Target safety assessment app (life-sciences pharma client)

biomedical-ai
knowledge-graphs
llm
rag
professional-services
Knowledge graph + LLM-driven evidence retrieval for regulator-ready target safety assessment reports. Anonymised.
Published

March 15, 2026

What it is

A target safety assessment application built for a life-sciences pharma client under Biorelate’s Professional Services. The brief: take a candidate target and produce a regulator-ready safety report, faster and more reliably than the existing manual process.

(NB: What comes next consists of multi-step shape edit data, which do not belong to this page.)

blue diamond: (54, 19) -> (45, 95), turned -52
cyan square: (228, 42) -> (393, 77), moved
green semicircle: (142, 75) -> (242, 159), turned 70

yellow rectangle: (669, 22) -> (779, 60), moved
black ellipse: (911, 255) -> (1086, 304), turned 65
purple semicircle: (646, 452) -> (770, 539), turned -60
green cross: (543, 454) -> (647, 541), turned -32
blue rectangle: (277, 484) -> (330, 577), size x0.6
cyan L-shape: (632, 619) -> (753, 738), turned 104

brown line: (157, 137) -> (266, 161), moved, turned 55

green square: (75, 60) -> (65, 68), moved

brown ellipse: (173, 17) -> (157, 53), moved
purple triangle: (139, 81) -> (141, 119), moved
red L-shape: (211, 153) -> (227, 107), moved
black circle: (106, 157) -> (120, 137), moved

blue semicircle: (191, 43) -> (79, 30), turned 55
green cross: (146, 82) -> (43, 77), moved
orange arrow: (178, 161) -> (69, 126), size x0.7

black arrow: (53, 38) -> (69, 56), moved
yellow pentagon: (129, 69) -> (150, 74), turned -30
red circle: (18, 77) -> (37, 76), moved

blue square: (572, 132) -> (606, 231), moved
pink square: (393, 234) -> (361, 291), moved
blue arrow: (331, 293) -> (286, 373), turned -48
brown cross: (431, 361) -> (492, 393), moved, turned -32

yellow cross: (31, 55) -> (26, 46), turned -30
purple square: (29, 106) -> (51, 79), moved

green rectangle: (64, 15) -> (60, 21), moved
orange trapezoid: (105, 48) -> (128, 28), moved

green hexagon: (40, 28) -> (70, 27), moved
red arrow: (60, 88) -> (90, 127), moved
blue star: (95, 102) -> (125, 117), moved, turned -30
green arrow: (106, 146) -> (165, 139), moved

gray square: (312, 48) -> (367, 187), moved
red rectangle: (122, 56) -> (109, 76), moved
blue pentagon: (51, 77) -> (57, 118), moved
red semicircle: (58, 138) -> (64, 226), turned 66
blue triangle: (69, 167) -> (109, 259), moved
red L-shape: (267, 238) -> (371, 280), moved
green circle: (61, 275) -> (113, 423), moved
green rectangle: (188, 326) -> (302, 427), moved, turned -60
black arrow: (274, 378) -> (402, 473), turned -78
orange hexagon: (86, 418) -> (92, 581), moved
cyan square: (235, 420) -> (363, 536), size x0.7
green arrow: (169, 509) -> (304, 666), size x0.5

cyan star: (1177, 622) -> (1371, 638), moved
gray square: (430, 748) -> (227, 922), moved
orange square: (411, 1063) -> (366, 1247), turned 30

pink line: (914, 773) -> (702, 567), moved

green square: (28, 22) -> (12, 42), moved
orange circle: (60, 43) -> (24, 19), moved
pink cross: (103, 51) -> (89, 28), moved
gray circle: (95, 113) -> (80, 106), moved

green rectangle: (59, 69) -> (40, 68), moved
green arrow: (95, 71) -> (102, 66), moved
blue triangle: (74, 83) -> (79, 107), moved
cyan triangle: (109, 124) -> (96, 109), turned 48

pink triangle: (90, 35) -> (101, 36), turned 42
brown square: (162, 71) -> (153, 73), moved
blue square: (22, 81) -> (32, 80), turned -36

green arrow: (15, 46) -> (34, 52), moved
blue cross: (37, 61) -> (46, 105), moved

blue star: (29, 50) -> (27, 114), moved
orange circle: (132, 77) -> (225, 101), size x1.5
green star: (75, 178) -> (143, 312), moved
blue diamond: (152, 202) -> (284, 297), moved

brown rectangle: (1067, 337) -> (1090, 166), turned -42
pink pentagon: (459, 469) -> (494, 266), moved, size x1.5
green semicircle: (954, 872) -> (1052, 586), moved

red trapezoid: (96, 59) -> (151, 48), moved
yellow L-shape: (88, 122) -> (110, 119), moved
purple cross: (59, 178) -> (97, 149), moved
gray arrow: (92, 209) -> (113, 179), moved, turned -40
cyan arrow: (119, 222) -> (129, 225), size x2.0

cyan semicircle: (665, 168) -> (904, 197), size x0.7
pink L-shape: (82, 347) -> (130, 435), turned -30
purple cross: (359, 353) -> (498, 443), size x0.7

Client name withheld. Anonymised case study; details intentionally generic.

The problem

Target safety assessment is evidence-heavy. Reviewers comb literature, clinical trial data, and curated databases to build a picture of a target’s safety profile. The manual workflow is slow, brittle, and hard to audit. Citations get attached after the fact, sometimes incorrectly.

What I did

  • Led delivery end-to-end: scoping with the client, technical design, data integration, build, and handover.
  • Wired Biorelate’s biomedical knowledge graph and curated literature corpus into an LLM-driven evidence retrieval layer.
  • Made citation programmatic and deterministic, not LLM-generated. Every cited reference is provably present in the report’s reference list.
  • Built non-Latin character sanitisation and citation-pattern validation into the export step. LLM hallucination patterns get caught before output reaches the client.
  • Stood up a QA loop with the client’s domain experts to validate report quality against their evaluation rubric.

Outcome

  • Regulator-ready safety reports, generated in a fraction of the manual review time.
  • Citation integrity guaranteed at the system level (not LLM-dependent).
  • Repeatable architecture: the same backbone now supports related assessment workflows.

Stack

Python, biomedical knowledge graph (Galactic), LLM evidence retrieval, programmatic citation, structured output validation, regulator-ready PDF export.